YOUR ASSIGNMENT:
Copy the listing that follows exactly. Its pictures do not belong in the copy.

[EXTRACTED DATA]

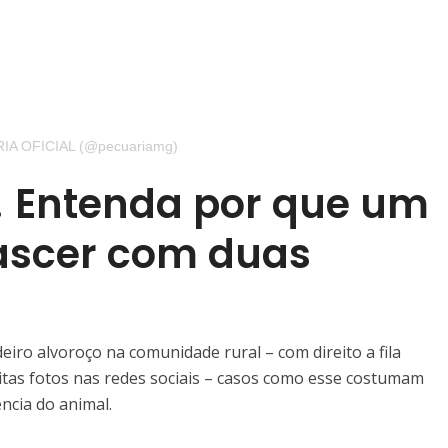
RIA OFICIAL (@pecuariamg)
 Entenda por que um
ascer com duas
iro alvoroço na comunidade rural – com direito a fila
tas fotos nas redes sociais – casos como esse costumam
ncia do animal.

[/EXTRACTED DATA]

ANSWER SPACE:
RIA OFICIAL (@pecuariamg)
 Entenda por que um
ascer com duas
iro alvoroço na comunidade rural – com direito a fila
tas fotos nas redes sociais – casos como esse costumam
ncia do animal.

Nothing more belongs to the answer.